**Extracted material:**
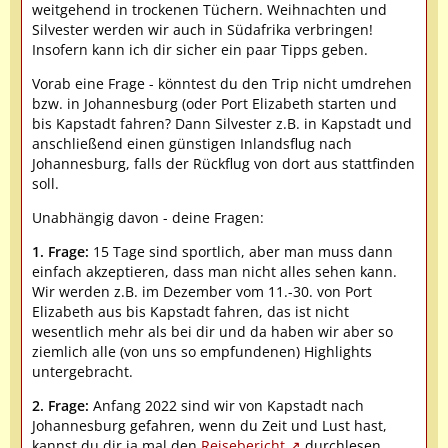
weitgehend in trockenen Tüchern. Weihnachten und
Silvester werden wir auch in Südafrika verbringen!
Insofern kann ich dir sicher ein paar Tipps geben.
Vorab eine Frage - könntest du den Trip nicht umdrehen
bzw. in Johannesburg (oder Port Elizabeth starten und
bis Kapstadt fahren? Dann Silvester z.B. in Kapstadt und
anschließend einen günstigen Inlandsflug nach
Johannesburg, falls der Rückflug von dort aus stattfinden
soll.
Unabhängig davon - deine Fragen:
1. Frage:
15 Tage sind sportlich, aber man muss dann
einfach akzeptieren, dass man nicht alles sehen kann.
Wir werden z.B. im Dezember vom 11.-30. von Port
Elizabeth aus bis Kapstadt fahren, das ist nicht
wesentlich mehr als bei dir und da haben wir aber so
ziemlich alle (von uns so empfundenen) Highlights
untergebracht.
2. Frage:
Anfang 2022 sind wir von Kapstadt nach
Johannesburg gefahren, wenn du Zeit und Lust hast,
kannst du dir ja mal den
Reisebericht
durchlesen.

**Exercise details:** Output all of the listing above, exactly as given, but without its pictures.

**Answer:**
weitgehend in trockenen Tüchern. Weihnachten und
Silvester werden wir auch in Südafrika verbringen!
Insofern kann ich dir sicher ein paar Tipps geben.
Vorab eine Frage - könntest du den Trip nicht umdrehen
bzw. in Johannesburg (oder Port Elizabeth starten und
bis Kapstadt fahren? Dann Silvester z.B. in Kapstadt und
anschließend einen günstigen Inlandsflug nach
Johannesburg, falls der Rückflug von dort aus stattfinden
soll.
Unabhängig davon - deine Fragen:
1. Frage:
15 Tage sind sportlich, aber man muss dann
einfach akzeptieren, dass man nicht alles sehen kann.
Wir werden z.B. im Dezember vom 11.-30. von Port
Elizabeth aus bis Kapstadt fahren, das ist nicht
wesentlich mehr als bei dir und da haben wir aber so
ziemlich alle (von uns so empfundenen) Highlights
untergebracht.
2. Frage:
Anfang 2022 sind wir von Kapstadt nach
Johannesburg gefahren, wenn du Zeit und Lust hast,
kannst du dir ja mal den
Reisebericht
durchlesen.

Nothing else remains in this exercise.